(GIVEN INFORMATION begins)

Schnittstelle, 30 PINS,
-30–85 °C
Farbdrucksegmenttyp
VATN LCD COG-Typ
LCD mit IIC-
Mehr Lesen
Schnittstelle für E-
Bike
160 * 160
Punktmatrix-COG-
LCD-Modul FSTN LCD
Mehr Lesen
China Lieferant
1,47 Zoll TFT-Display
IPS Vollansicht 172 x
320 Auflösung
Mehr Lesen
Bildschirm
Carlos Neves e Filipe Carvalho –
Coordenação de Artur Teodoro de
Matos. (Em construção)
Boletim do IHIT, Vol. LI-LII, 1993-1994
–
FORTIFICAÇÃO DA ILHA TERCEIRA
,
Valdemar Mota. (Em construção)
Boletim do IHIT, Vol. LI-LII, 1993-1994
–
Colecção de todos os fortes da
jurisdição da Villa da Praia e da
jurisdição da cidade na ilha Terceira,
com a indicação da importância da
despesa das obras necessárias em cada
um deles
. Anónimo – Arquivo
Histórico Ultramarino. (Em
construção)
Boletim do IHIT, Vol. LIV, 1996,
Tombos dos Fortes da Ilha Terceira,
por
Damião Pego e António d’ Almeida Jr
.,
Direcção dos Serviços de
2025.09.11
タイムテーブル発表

(GIVEN INFORMATION ends)
(GIVEN INFORMATION begins)

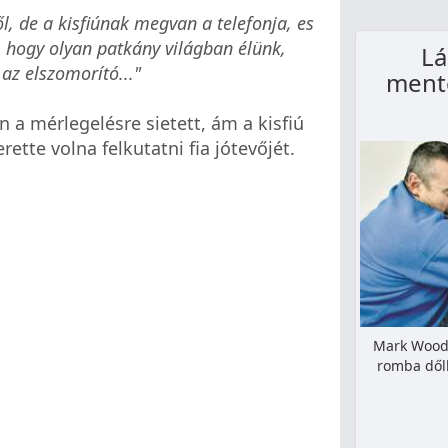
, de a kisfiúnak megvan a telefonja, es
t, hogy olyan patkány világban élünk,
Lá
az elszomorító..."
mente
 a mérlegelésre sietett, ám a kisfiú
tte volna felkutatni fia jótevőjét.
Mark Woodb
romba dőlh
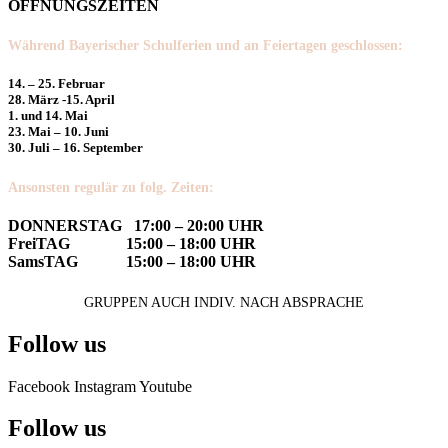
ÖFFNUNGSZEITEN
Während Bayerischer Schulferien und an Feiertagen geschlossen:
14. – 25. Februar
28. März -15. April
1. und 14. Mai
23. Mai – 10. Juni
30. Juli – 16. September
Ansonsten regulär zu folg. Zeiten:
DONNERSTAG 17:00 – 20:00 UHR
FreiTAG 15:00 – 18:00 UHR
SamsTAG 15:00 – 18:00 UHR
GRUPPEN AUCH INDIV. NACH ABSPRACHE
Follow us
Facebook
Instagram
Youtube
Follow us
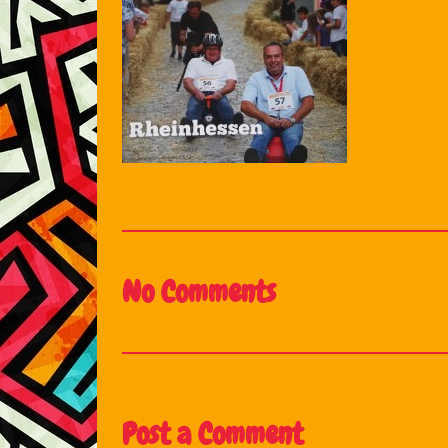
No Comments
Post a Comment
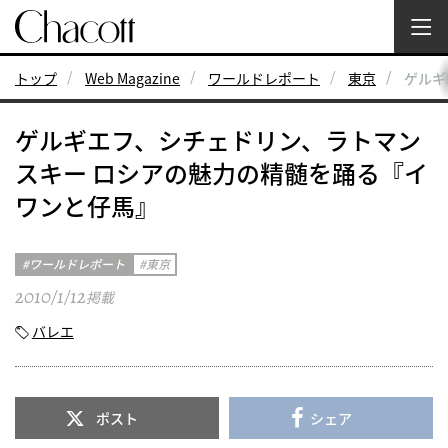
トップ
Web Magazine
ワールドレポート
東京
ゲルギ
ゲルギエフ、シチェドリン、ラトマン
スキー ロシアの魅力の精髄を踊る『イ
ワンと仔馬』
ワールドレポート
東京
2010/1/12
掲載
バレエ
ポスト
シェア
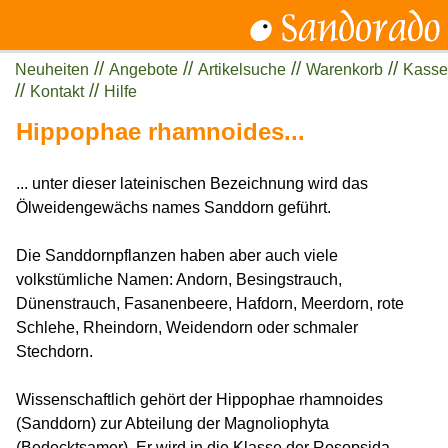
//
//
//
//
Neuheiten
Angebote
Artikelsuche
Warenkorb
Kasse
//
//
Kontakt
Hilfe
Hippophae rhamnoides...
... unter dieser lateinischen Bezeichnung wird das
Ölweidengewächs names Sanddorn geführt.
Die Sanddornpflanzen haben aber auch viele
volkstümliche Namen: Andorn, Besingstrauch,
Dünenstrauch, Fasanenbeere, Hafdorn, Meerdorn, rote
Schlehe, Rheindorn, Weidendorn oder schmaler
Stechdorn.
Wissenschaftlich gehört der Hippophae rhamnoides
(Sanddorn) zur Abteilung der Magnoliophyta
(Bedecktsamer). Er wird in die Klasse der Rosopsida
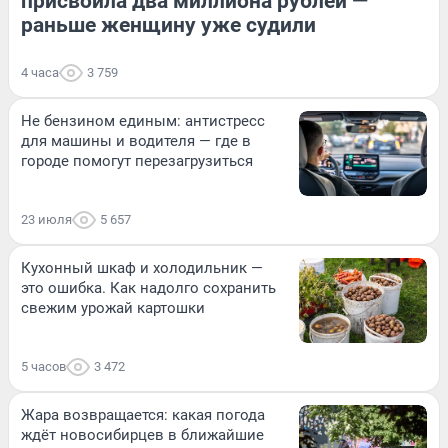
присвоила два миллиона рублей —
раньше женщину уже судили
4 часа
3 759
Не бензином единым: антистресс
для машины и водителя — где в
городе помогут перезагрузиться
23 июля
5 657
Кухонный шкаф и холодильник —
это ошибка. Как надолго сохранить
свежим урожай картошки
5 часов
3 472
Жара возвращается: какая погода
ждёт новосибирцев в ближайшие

(GIVEN INFORMATION ends)

PROBLEM TO WORK ON: Lines containing the word "Schnittstelle" must be found in the data above and copied.

ANSWER SPACE:
Schnittstelle, 30 PINS,
Schnittstelle für E-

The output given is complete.